Collett betrachtete die Waffe neugierig.

»Was machen Sie denn damit?«

Lorney erklärte ihm, daß die Waffensammlung vom Schloß herübergebracht worden war. Den Dolch hatte er in der Diele gefunden. Wahrscheinlich hatte ihn der Lord dort liegengelassen, er war manchmal etwas zerstreut.

»Ich will eben den Schlüssel zu seinem Zimmer holen, um die Waffe wegzuschließen.«

»Ist Lord Arranways denn nicht hier?«

»Nein, er ist in die Stadt gefahren. Morgen kommt er vielleicht wieder zurück.«

Collett steckte die Klinge in die Scheide und gab sie Lorney zurück. Er wartete, bis der Wirt wieder unten war und den Schlüssel angehängt hatte, dann bat er ihn, mit in sein Zimmer zu kommen, da Mrs. Harris schon wieder Gläser putzte.

»Hier hat es inzwischen Schwierigkeiten bei den Arranways gegeben?« sagte er in fragendem Ton.
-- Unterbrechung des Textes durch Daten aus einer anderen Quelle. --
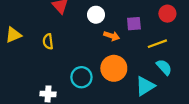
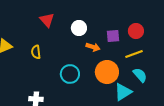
red circle: (167, 14) -> (136, 31), moved
orange circle: (114, 68) -> (107, 72), moved
cyan circle: (81, 77) -> (70, 74), moved

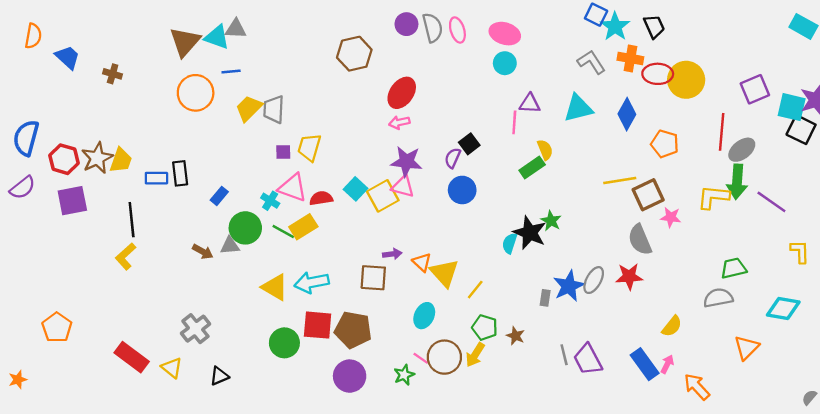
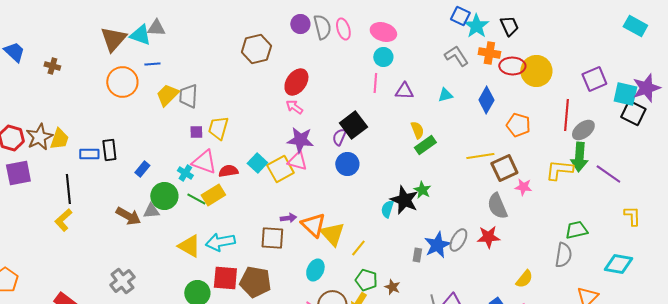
cyan triangle: (578, 108) -> (445, 95), size x0.6
pink arrow: (399, 122) -> (294, 107), turned 48
pink line: (514, 122) -> (375, 83), moved
black square: (469, 144) -> (353, 125), size x1.5
green rectangle: (532, 167) -> (425, 145), moved
brown arrow: (203, 252) -> (128, 216), size x1.4
orange triangle: (422, 262) -> (313, 225), size x1.5
gray semicircle: (718, 298) -> (563, 255), turned 110

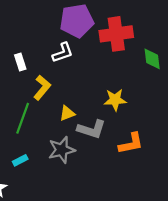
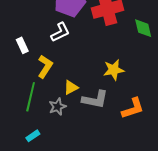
gray star: (62, 150) -> (57, 107), moved, size x0.7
»Woher wissen Sie denn das?«

»Ich habe so meine Quellen. Wer ist denn an der Sache schuld? Etwa der Mann, den sie aus Ägypten mitgebracht haben?«

Lorney zuckte die Achseln.

»Ich weiß nur sehr wenig davon. Die Leute im Dorf tratschen ja, daß einem die Haare zu Berge stehen.«

Collett kniff die Augen zusammen.

»Sie haben der Lady doch das Leben gerettet, als das Haus abbrannte. Wo haben Sie sie nun eigentlich wirklich gefunden?«

Lorney sah den Kriminalbeamten mit seinen kalten grauen Augen ruhig an.
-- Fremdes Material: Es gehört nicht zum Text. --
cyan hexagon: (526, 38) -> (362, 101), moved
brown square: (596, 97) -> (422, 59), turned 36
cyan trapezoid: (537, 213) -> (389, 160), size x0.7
»Haben Sie sich pensionieren lassen, Mr. Collett?«

»Warum?«

»Nun, ich habe häufig beobachtet, daß Beamte von Scotland Yard sich nach ihrer Pensionierung als Privatdetektive betätigen. Ich verstehe nicht viel davon, aber so viel Ahnung habe ich doch, daß ich weiß, sie beschäftigen sich dann gern damit, für Ehegatten zu arbeiten, die sich betrogen fühlen.«

Collett starrte ihn einen Anblick verblüfft an, dann lachte er leise.

»Nein, nein, ich bin noch im Dienst. Aber Sie haben völlig recht, die Sache geht mich nichts an. – Also, wenn ich von London angerufen werden sollte: Ich bin hier oben.«

Lorney wollte hinausgehen.

»Übrigens«, fügte Collett noch hinzu, »wie heißt eigentlich Ihr Kellner?«

»Mr. Collett, Sie kennen seinen Namen genauso gut wie ich, und Sie wissen auch über seine Vergangenheit Bescheid. Ich versuche, ihm wieder auf die Beine zu helfen. Haben Sie etwas dagegen?«

Lorney konnte recht unfreundlich sein, aber Collett nahm es ihm nicht übel, denn er bewunderte ihn im stillen.